• [AVAILABLE RECORDS]
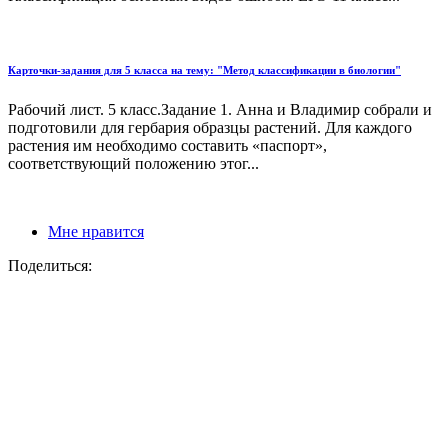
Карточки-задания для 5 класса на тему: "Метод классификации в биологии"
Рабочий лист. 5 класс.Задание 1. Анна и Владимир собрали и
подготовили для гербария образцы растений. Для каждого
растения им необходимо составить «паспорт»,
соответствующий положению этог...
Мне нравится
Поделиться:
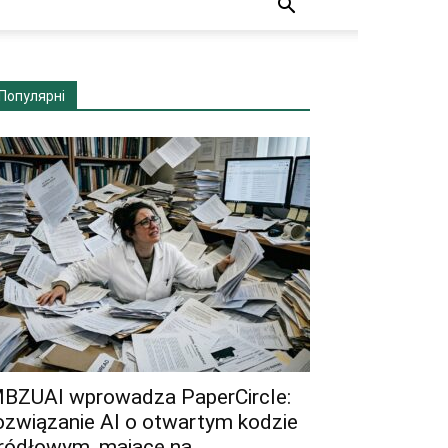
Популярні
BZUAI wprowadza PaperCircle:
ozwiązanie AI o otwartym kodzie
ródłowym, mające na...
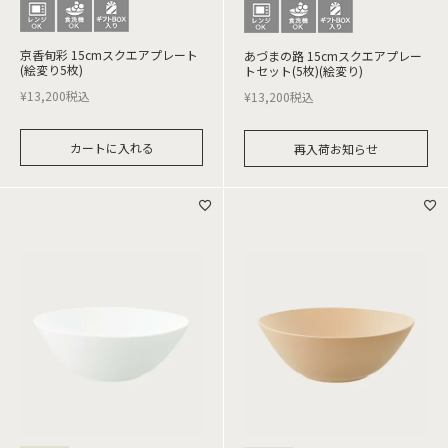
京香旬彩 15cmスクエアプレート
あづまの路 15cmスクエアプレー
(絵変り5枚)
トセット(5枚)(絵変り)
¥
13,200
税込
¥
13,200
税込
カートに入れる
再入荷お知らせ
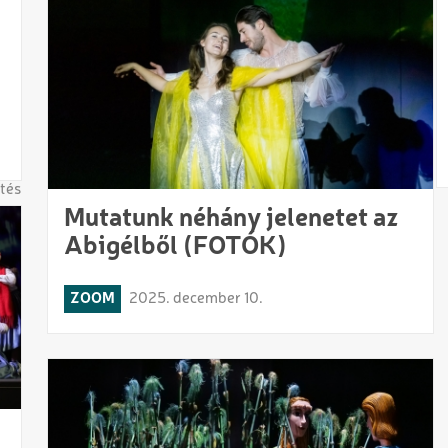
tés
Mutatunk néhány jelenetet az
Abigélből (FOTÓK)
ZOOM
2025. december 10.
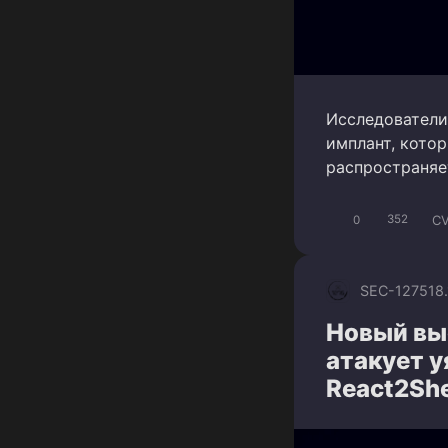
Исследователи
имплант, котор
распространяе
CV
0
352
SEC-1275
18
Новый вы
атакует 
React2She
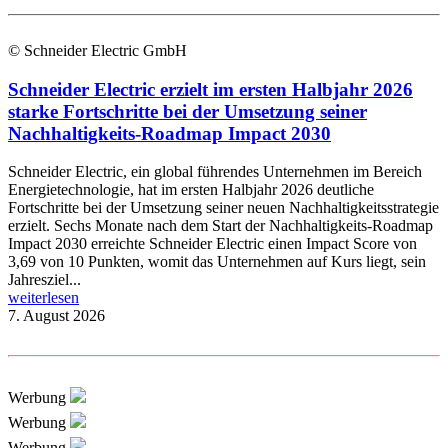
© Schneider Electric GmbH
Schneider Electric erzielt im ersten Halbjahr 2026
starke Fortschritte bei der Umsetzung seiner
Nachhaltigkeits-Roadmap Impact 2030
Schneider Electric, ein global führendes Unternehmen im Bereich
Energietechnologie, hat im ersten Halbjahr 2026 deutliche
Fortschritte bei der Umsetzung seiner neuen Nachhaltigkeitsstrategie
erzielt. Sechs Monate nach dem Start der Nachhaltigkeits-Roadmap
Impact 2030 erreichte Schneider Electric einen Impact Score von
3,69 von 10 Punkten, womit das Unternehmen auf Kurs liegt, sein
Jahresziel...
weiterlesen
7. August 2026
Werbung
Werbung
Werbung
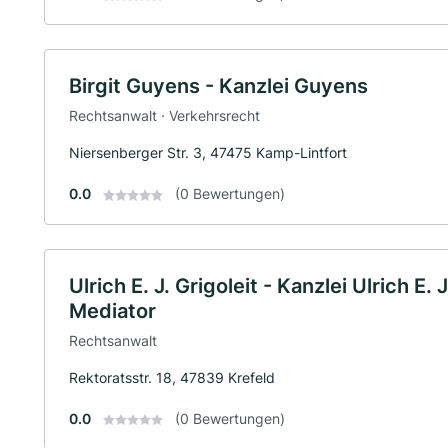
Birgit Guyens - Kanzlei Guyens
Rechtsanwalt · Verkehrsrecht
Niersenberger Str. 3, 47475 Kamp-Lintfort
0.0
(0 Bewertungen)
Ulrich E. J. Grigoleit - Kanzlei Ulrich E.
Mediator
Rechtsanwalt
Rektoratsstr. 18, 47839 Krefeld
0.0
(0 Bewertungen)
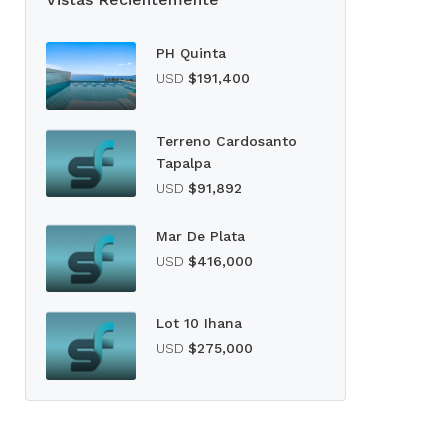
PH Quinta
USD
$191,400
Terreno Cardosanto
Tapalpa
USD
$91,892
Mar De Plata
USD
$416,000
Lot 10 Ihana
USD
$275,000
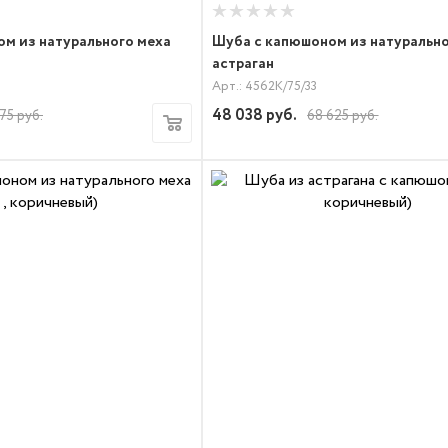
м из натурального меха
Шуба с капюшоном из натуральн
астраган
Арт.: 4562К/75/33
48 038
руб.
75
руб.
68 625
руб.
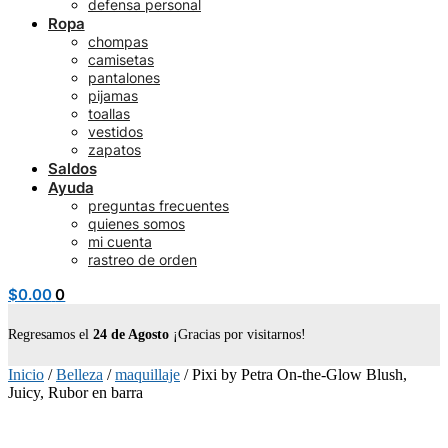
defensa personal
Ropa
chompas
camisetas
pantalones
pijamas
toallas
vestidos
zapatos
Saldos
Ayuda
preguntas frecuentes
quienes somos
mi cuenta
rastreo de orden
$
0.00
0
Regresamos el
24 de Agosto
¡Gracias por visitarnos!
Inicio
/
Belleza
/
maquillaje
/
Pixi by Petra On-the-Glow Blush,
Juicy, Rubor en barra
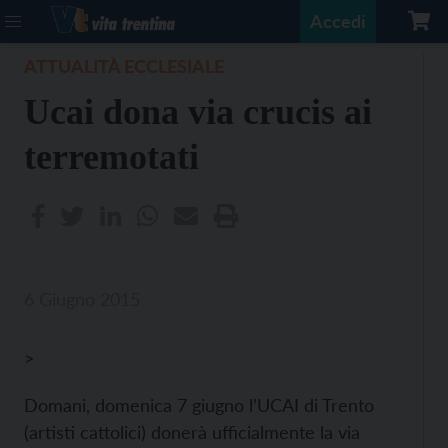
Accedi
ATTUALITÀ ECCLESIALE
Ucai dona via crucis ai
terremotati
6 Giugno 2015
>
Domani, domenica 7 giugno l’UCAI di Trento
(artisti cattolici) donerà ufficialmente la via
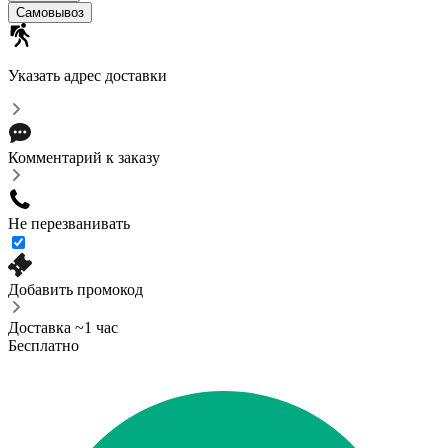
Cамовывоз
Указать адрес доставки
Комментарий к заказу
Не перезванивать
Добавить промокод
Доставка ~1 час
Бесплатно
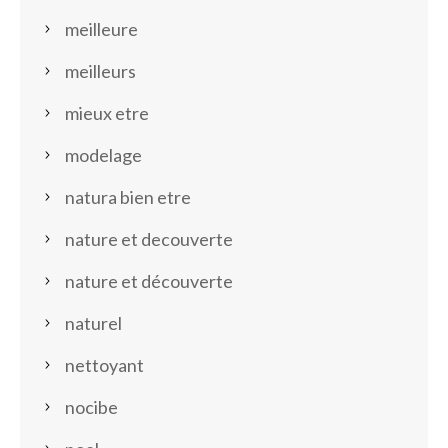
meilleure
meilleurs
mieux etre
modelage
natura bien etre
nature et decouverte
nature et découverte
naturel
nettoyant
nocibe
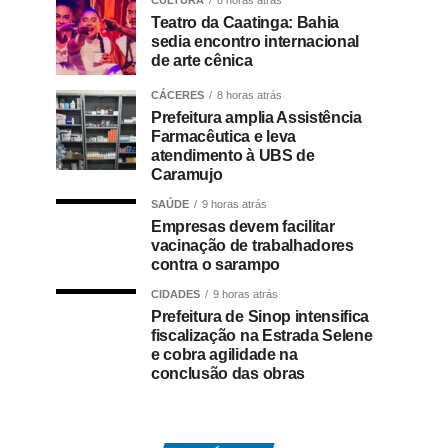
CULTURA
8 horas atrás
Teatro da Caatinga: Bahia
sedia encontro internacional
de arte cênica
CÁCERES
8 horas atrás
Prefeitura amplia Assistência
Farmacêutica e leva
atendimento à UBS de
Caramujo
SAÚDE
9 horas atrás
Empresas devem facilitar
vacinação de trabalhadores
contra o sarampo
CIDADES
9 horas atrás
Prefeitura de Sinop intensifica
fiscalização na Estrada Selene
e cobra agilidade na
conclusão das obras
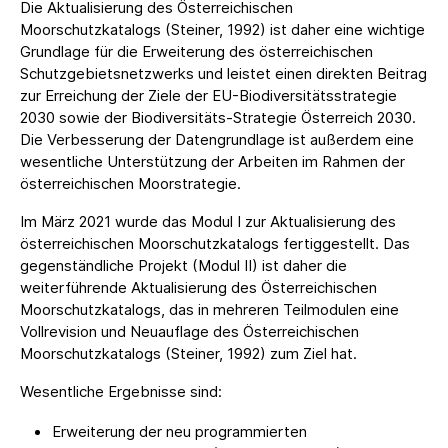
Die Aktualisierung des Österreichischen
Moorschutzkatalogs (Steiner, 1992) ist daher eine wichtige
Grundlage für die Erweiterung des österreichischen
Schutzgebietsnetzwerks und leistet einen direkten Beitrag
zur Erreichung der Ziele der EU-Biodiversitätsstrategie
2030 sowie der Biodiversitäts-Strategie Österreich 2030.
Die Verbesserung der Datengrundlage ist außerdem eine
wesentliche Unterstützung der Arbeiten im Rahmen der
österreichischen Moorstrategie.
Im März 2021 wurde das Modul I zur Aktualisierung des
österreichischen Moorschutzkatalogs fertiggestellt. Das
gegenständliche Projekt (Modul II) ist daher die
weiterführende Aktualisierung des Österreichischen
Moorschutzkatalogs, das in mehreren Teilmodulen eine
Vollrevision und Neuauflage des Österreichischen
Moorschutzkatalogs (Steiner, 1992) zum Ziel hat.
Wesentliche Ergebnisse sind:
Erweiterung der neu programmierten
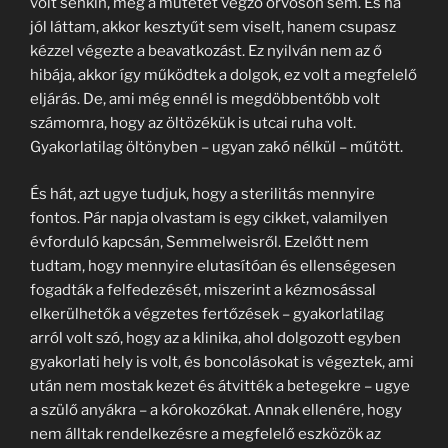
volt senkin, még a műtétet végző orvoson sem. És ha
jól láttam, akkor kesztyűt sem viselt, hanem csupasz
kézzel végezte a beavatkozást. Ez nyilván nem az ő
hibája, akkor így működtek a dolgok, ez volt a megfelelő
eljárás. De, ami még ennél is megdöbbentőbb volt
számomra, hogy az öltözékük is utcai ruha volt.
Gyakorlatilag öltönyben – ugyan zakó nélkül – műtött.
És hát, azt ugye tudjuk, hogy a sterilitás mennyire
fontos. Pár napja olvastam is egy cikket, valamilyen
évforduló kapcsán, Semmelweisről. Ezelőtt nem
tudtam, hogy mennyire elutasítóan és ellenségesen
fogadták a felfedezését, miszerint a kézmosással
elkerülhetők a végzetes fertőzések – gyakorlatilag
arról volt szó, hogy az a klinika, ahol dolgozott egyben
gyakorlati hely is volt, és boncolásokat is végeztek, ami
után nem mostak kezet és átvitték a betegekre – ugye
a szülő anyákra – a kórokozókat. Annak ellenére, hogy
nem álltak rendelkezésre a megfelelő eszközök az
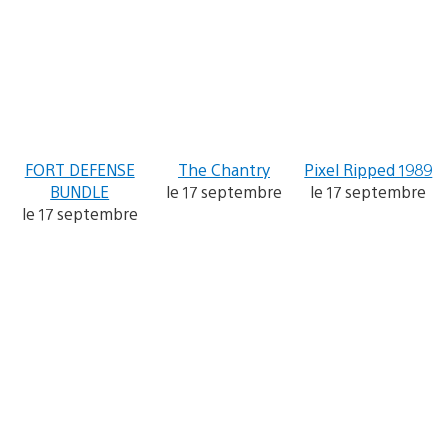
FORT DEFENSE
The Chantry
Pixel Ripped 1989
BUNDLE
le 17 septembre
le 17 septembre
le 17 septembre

• [REQUIRED ACTION]
Every entry should be repeated verbatim, with the pictures left out.

• [SOLUTION TO THE PROBLEM]
Карточки-задания для 5 класса на тему: "Метод классификации в биологии"
Рабочий лист. 5 класс.Задание 1. Анна и Владимир собрали и
подготовили для гербария образцы растений. Для каждого
растения им необходимо составить «паспорт»,
соответствующий положению этог...
Мне нравится
Поделиться:
Популярні
BZUAI wprowadza PaperCircle:
ozwiązanie AI o otwartym kodzie
ródłowym, mające na...
京香旬彩 15cmスクエアプレート
あづまの路 15cmスクエアプレー
(絵変り5枚)
トセット(5枚)(絵変り)
¥
13,200
税込
¥
13,200
税込
カートに入れる
再入荷お知らせ
tés
Mutatunk néhány jelenetet az
Abigélből (FOTÓK)
ZOOM
2025. december 10.
Исследователи
имплант, котор
распространяе
CV
0
352
SEC-1275
18
Новый вы
атакует 
React2She
© Schneider Electric GmbH
Schneider Electric erzielt im ersten Halbjahr 2026
starke Fortschritte bei der Umsetzung seiner
Nachhaltigkeits-Roadmap Impact 2030
Schneider Electric, ein global führendes Unternehmen im Bereich
Energietechnologie, hat im ersten Halbjahr 2026 deutliche
Fortschritte bei der Umsetzung seiner neuen Nachhaltigkeitsstrategie
erzielt. Sechs Monate nach dem Start der Nachhaltigkeits-Roadmap
Impact 2030 erreichte Schneider Electric einen Impact Score von
3,69 von 10 Punkten, womit das Unternehmen auf Kurs liegt, sein
Jahresziel...
weiterlesen
7. August 2026
Werbung
Werbung
Werbung
Birgit Guyens - Kanzlei Guyens
Rechtsanwalt · Verkehrsrecht
Niersenberger Str. 3, 47475 Kamp-Lintfort
0.0
(0 Bewertungen)
Ulrich E. J. Grigoleit - Kanzlei Ulrich E.
Mediator
Rechtsanwalt
Rektoratsstr. 18, 47839 Krefeld
0.0
(0 Bewertungen)
PH Quinta
USD
$191,400
Terreno Cardosanto
Tapalpa
USD
$91,892
Mar De Plata
USD
$416,000
Lot 10 Ihana
USD
$275,000
м из натурального меха
Шуба с капюшоном из натуральн
астраган
Арт.: 4562К/75/33
48 038
руб.
75
руб.
68 625
руб.
defensa personal
Ropa
chompas
camisetas
pantalones
pijamas
toallas
vestidos
zapatos
Saldos
Ayuda
preguntas frecuentes
quienes somos
mi cuenta
rastreo de orden
$
0.00
0
Regresamos el
24 de Agosto
¡Gracias por visitarnos!
Inicio
/
Belleza
/
maquillaje
/
Pixi by Petra On-the-Glow Blush,
Juicy, Rubor en barra
Accedi
ATTUALITÀ ECCLESIALE
Ucai dona via crucis ai
terremotati
6 Giugno 2015
>
Domani, domenica 7 giugno l’UCAI di Trento
(artisti cattolici) donerà ufficialmente la via
Cамовывоз
Указать адрес доставки
Комментарий к заказу
Не перезванивать
Добавить промокод
Доставка ~1 час
Бесплатно
meilleure
meilleurs
mieux etre
modelage
natura bien etre
nature et decouverte
nature et découverte
naturel
nettoyant
nocibe
CULTURA
8 horas atrás
Teatro da Caatinga: Bahia
sedia encontro internacional
de arte cênica
CÁCERES
8 horas atrás
Prefeitura amplia Assistência
Farmacêutica e leva
atendimento à UBS de
Caramujo
SAÚDE
9 horas atrás
Empresas devem facilitar
vacinação de trabalhadores
contra o sarampo
CIDADES
9 horas atrás
Prefeitura de Sinop intensifica
fiscalização na Estrada Selene
e cobra agilidade na
conclusão das obras
Die Aktualisierung des Österreichischen
Moorschutzkatalogs (Steiner, 1992) ist daher eine wichtige
Grundlage für die Erweiterung des österreichischen
Schutzgebietsnetzwerks und leistet einen direkten Beitrag
zur Erreichung der Ziele der EU-Biodiversitätsstrategie
2030 sowie der Biodiversitäts-Strategie Österreich 2030.
Die Verbesserung der Datengrundlage ist außerdem eine
wesentliche Unterstützung der Arbeiten im Rahmen der
österreichischen Moorstrategie.
Im März 2021 wurde das Modul I zur Aktualisierung des
österreichischen Moorschutzkatalogs fertiggestellt. Das
gegenständliche Projekt (Modul II) ist daher die
weiterführende Aktualisierung des Österreichischen
Moorschutzkatalogs, das in mehreren Teilmodulen eine
Vollrevision und Neuauflage des Österreichischen
Moorschutzkatalogs (Steiner, 1992) zum Ziel hat.
Wesentliche Ergebnisse sind:
Erweiterung der neu programmierten
volt senkin, még a műtétet végző orvoson sem. És ha
jól láttam, akkor kesztyűt sem viselt, hanem csupasz
kézzel végezte a beavatkozást. Ez nyilván nem az ő
hibája, akkor így működtek a dolgok, ez volt a megfelelő
eljárás. De, ami még ennél is megdöbbentőbb volt
számomra, hogy az öltözékük is utcai ruha volt.
Gyakorlatilag öltönyben – ugyan zakó nélkül – műtött.
És hát, azt ugye tudjuk, hogy a sterilitás mennyire
fontos. Pár napja olvastam is egy cikket, valamilyen
évforduló kapcsán, Semmelweisről. Ezelőtt nem
tudtam, hogy mennyire elutasítóan és ellenségesen
fogadták a felfedezését, miszerint a kézmosással
elkerülhetők a végzetes fertőzések – gyakorlatilag
arról volt szó, hogy az a klinika, ahol dolgozott egyben
gyakorlati hely is volt, és boncolásokat is végeztek, ami
után nem mostak kezet és átvitték a betegekre – ugye
a szülő anyákra – a kórokozókat. Annak ellenére, hogy
nem álltak rendelkezésre a megfelelő eszközök az
FORT DEFENSE
The Chantry
Pixel Ripped 1989
BUNDLE
le 17 septembre
le 17 septembre
le 17 septembre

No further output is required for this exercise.